I have returned from Maine only to be buried in a week's worth of scummy laundry and an empty larder. I'll return to posting later this week, but in the meantime, my sister, the World's Most Deserving Recipient of Handknits, has prepared the post below. An occasional guest-poster on XRK, she is once again providing the Muggle's Voice, extoling the handknit socks in action.
And don't miss her last statement -- she finally is ready to join the cult learn to knit!As many of you know, I'm in a master's program for Environmental Studies at UPenn. Part of this fabulous program is a class called Rocky Mountain Geology and Ecology, which could also be entitled: Oh My God, What Am I Doing With This Desk Job. Basically, I went out gallivanting in the Rocky Mountains in Montana and Wyoming, and have had in my company two pair of Big Sis's socks along for the ride.
Pair #1 you know well:
Trekking Blah. Which brings me to the first order of business: A confession. Yes, XRK readers, I have
gone on record as a No-Socks-With-Sandals kind of gal, but alas, here is my (not really) shame laid bare:
I found a darn good reason: a cold, 8000-foot Rocky Mountain summer evening, with a cold delicious beer, after a long, hot hike. Guilty as charged, and not feeling bad about it at all.
But the real point here is to wax poetic about my new
Tofutsies. So beautiful are they. You know this from our pre-trip shoot in Avalon, NJ, earlier this summer. They are incredibly silky, the colors pool delightfully, and they fit like a dream. Sis made them a wee bit longer in comparison to TB, and the heels hit me just right this time.

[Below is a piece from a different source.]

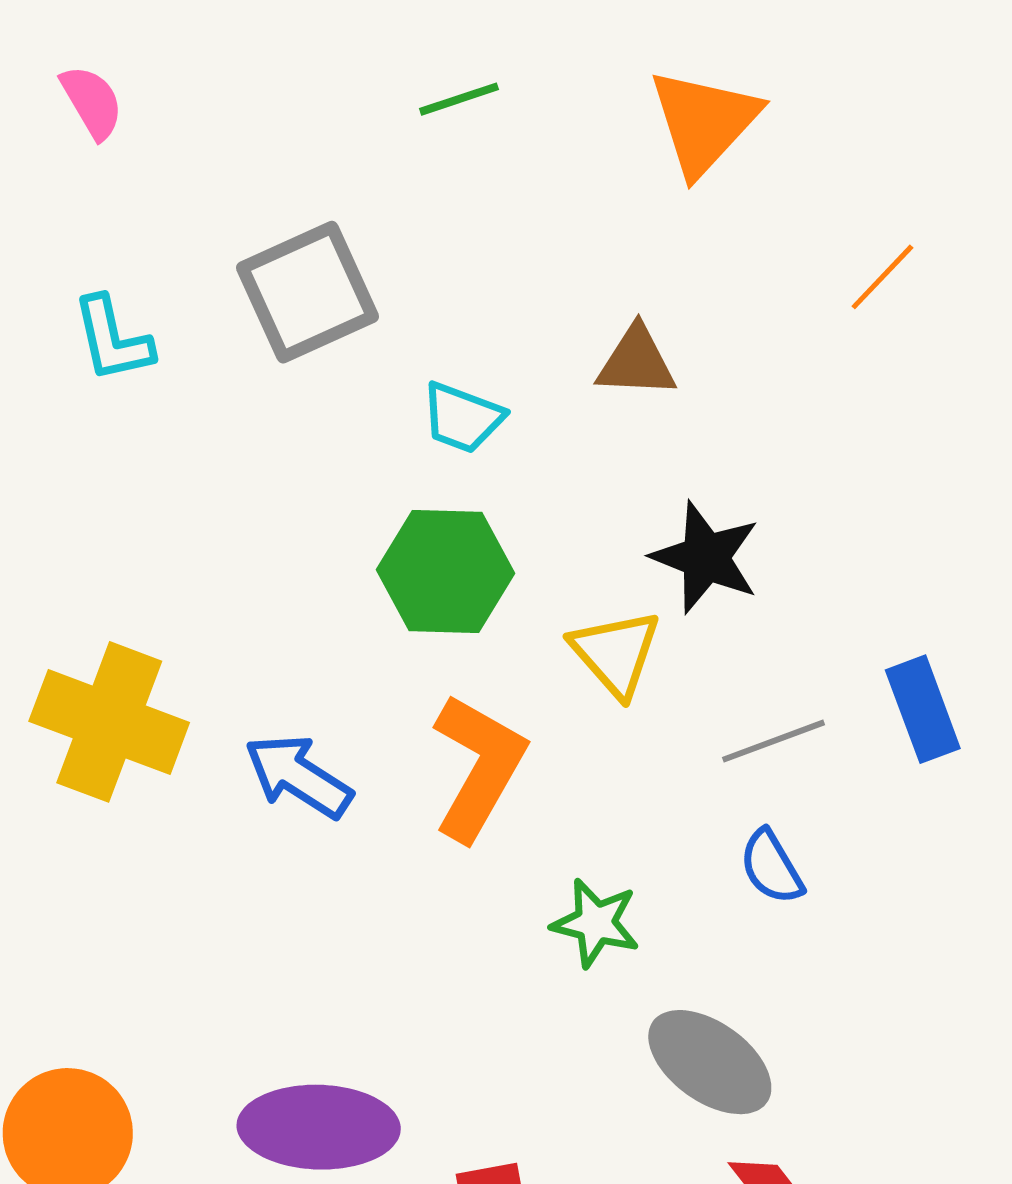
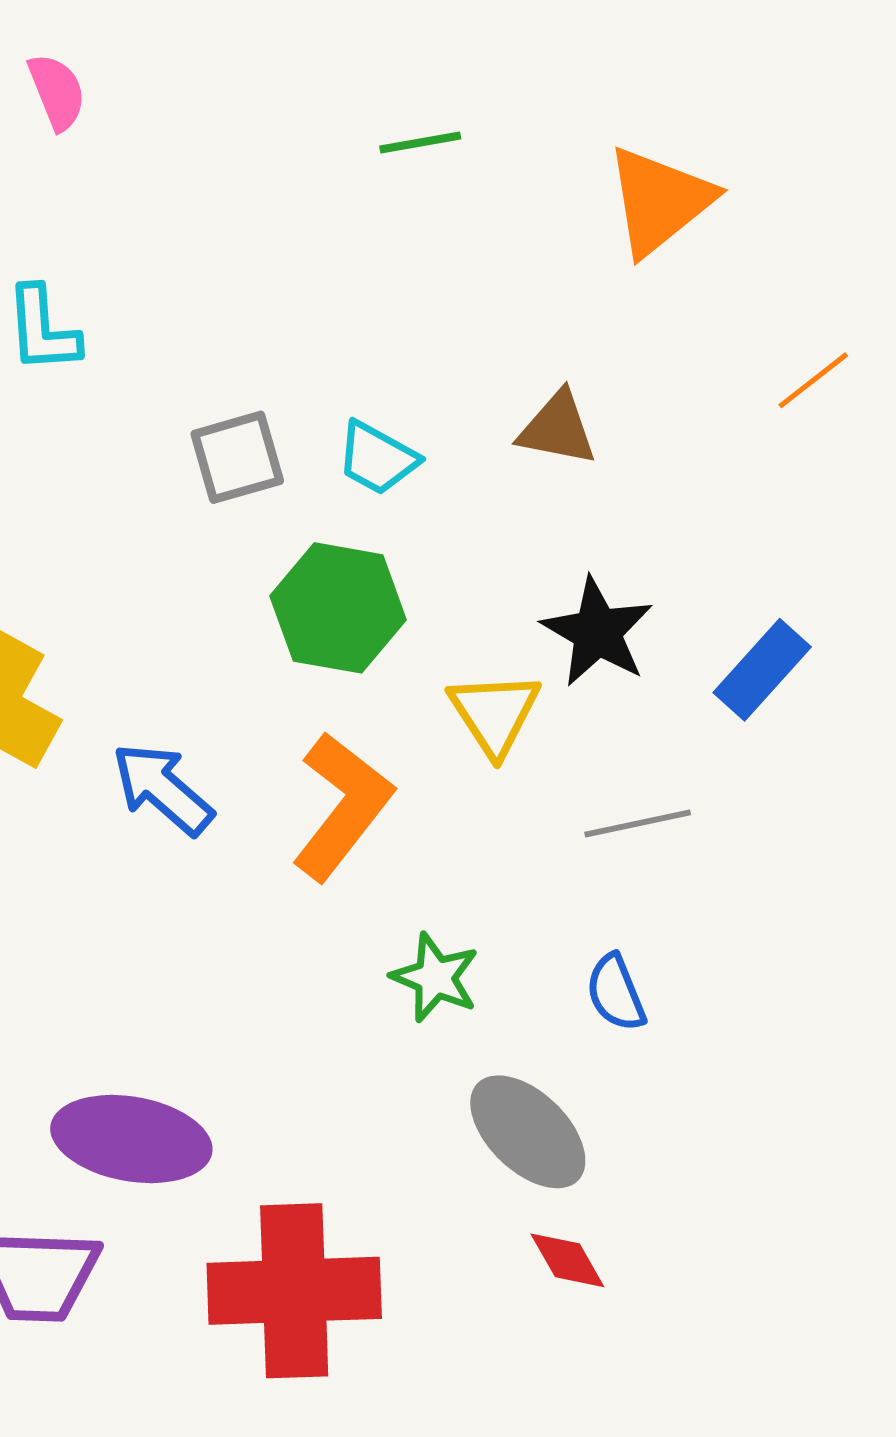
gray square: (307, 292) -> (237, 457), moved, size x0.7
blue rectangle: (923, 709) -> (762, 670), moved, turned 54
blue semicircle: (771, 867) -> (616, 993), moved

The first field test of the Tofutsies came on July 4th. My classmates and I struck out to the
Glacier Lake trailhead off Route 212 in Montana to climb a mere two miles... and just shy of 1500 vertical feet. It's a gorgeous, eye-poppingly beautiful, lung-burning, exhilirating hike which I highly recommended if you're out that way.
For any pair of socks, this is a serious test. What did I find? I didn't even notice them. Hence, perfection. They didn't rub funny or bunch or get soggy or any such terrible thing.
And they made a fine picture at the top of the world, or so it seemed to be:
For the remaining ten odd days in the wild, I put both Tofutsies and Trekking Blah through the worst possible washing and drying regimen imaginable. I washed them repeatedly in a sink at
my mountain camp, with water from Howell Gulch creek and a bar 'o soap. They dried on a wooden railing in the dry alpine air, with rocks as clothespins.
I wore them repeatedly, day in, day out, for two hard weeks of trekking along the Montana/Wyoming border. I caught grasshoppers with my bare hands for hours. I saw bison, wolves and grizzlies in Yellowstone. I climbed ridges and valleys and benches and ditches and glacial moraines and creeks. I took them on and off for dips in swimming holes of freezing water and boiling springs. I pranced amongst alpine wildflowers. I drank at the Grizzly Bar in Roscoe, Montana. I bet on racing pigs in Bear Creek. I saw men chase wild horses at the rodeo, ride bucking broncos bareback as storms charged across the plains 50 miles away in plain view. I answered a cowbell for dinner.
And dear readers, these socks, both pairs, for all these activities - they totally, totally rock.
Not one pull, none too much in the pilling department, no residual smell, no weird blisters, nothing. Nothing but good that is. I have relegated the commercial socks of this world to the dustbin of history and say to you now: Never hike in anything except perfectly fashioned handmades. By Liz, preferably of course.
Now if only she would make me two dozen odd pair more...
Or, if only I could knit. Hey Sis, how's about a sock lesson?!?
Cheers XRK friends - til next we adventure again!